Turning Crowne Plaza into a Shelter Wouldn’t Cost Millions, Engineer Says

In August, the county pegged the transformation at $149 million, mostly for seismic.

The Crowne Plaza hotel in Northeast Portland (Aaron Mesh)

Turning the Crowne Plaza Hotel near Moda Center into a homeless shelter wouldn’t cost anything like the $149 million previously estimated by Multnomah County because it wouldn’t have to be retrofitted for earthquake safety. That’s the opinion of John Tessem at DCI Engineers, which he shared in a Nov. 6 letter to Crowne Plaza owner Mark Hollander.

Earlier this year, County Commissioner Sharon Meieran proposed putting a $25 million down payment on the 241-unit hotel and turning it into a permanent shelter. Other county officials were skeptical, especially after an opinion by the county’s facilities division that earthquake retrofits would break the bank.

In his letter, Tessem says he examined city code and spoke with an official at the Portland Bureau of Development Services to determine that mandatory seismic retrofits would not be triggered by Meieran’s proposal.

Among other things, the occupancy load would not be increased beyond the code’s threshold, Tessem said. Nor would the cost of improvements be high enough.
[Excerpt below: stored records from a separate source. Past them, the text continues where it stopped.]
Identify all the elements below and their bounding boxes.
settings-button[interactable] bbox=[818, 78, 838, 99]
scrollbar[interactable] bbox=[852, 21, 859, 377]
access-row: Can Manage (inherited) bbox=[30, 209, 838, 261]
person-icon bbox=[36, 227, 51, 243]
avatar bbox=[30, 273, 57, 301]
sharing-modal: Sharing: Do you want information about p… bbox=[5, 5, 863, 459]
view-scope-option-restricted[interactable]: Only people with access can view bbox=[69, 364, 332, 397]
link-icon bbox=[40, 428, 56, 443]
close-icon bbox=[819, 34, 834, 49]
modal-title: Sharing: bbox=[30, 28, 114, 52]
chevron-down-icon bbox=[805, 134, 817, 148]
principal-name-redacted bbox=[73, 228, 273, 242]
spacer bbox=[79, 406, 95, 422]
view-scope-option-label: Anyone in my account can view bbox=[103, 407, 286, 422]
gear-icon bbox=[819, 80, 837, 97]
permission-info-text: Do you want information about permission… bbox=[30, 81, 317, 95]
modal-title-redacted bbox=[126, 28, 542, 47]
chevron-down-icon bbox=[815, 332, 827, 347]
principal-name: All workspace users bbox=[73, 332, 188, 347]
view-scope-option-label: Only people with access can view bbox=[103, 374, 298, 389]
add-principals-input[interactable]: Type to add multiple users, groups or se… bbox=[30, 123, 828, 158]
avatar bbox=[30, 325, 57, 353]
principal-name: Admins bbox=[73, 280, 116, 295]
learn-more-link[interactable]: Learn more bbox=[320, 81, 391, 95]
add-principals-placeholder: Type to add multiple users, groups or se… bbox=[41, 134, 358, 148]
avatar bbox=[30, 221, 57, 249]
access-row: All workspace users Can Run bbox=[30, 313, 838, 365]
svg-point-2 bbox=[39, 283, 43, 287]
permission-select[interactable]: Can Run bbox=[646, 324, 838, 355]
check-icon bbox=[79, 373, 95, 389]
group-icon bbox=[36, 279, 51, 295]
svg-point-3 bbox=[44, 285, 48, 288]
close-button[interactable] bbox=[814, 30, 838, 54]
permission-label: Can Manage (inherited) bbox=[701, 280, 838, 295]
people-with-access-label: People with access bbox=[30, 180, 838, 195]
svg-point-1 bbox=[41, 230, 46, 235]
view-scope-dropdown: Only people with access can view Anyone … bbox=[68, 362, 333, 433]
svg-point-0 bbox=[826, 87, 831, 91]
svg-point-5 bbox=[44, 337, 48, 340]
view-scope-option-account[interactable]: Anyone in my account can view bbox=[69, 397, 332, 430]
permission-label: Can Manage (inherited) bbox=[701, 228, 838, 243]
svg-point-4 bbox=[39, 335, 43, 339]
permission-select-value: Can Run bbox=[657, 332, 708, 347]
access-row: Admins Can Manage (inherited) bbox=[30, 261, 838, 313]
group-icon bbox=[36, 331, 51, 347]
Meieran said Tessem’s study proves buying the Crowne Plaza would be a good use of the millions pouring into county coffers from Metro’s supportive housing services tax.

“Contrary to the hastily convened and superficial evaluation of my proposed project by the county, the conclusions in the DCI report were reached by meticulous analysis over time by a dedicated structural engineering firm with direct involvement of a city BDS planning official,” Meieran wrote in an email.

County Chair Jessica Vega Pederson says: “The Crowne Plaza proposal not moving forward had nothing to do with the seismic costs and everything to do with the lack of board support. Commissioner Meieran proposed inadequate funding to purchase this building but said that she knew of partners ‘extremely supportive’ about the opportunity. Those partners never materialized.”